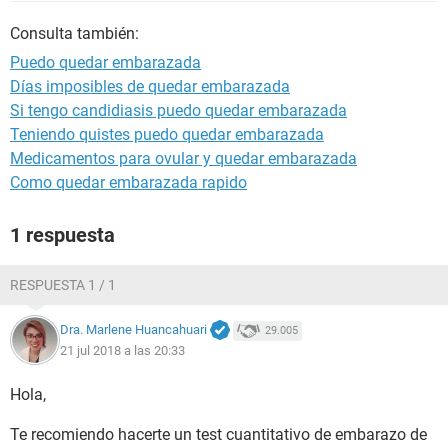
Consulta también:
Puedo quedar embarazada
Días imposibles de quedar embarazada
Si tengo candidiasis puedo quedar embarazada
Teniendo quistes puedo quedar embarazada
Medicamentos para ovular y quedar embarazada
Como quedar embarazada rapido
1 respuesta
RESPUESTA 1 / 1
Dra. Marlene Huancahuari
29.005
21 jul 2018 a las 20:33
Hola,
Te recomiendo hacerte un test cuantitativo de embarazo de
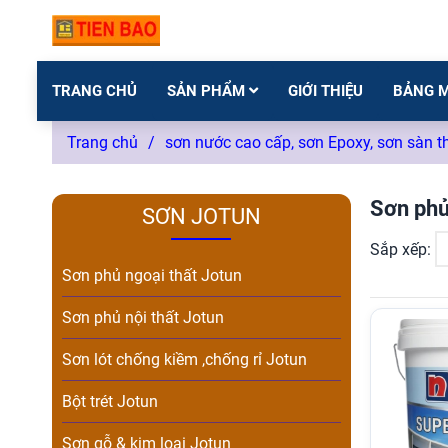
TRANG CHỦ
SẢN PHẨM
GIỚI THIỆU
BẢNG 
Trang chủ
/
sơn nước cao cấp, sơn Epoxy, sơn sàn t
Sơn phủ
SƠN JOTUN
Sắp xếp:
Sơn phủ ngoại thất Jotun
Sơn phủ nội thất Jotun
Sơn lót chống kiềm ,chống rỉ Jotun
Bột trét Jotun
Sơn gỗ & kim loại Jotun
...
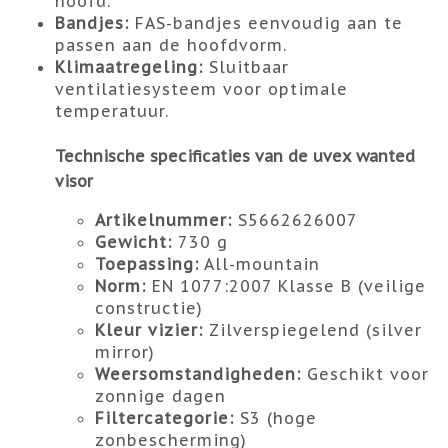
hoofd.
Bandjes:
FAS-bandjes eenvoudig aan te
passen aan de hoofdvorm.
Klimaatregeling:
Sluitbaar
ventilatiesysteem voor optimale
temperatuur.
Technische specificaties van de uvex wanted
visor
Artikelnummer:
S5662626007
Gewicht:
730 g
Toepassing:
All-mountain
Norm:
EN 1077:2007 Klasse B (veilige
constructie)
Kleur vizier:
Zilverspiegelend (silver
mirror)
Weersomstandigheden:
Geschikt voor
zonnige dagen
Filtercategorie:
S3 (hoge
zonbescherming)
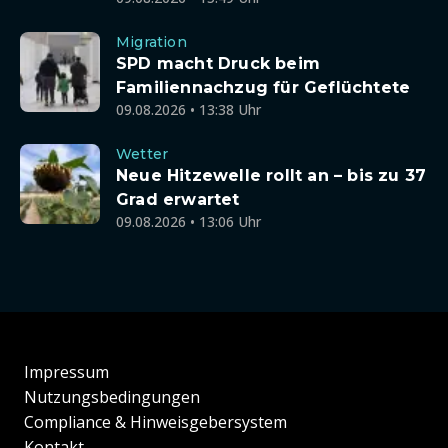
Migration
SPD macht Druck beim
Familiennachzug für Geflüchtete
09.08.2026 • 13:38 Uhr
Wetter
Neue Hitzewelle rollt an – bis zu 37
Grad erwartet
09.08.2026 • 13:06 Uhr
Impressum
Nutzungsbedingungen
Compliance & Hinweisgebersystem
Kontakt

Problem to work on: Lines with the word "voor" in them should be copied from the preceding records.

Your response:
ventilatiesysteem voor optimale
Geschikt voor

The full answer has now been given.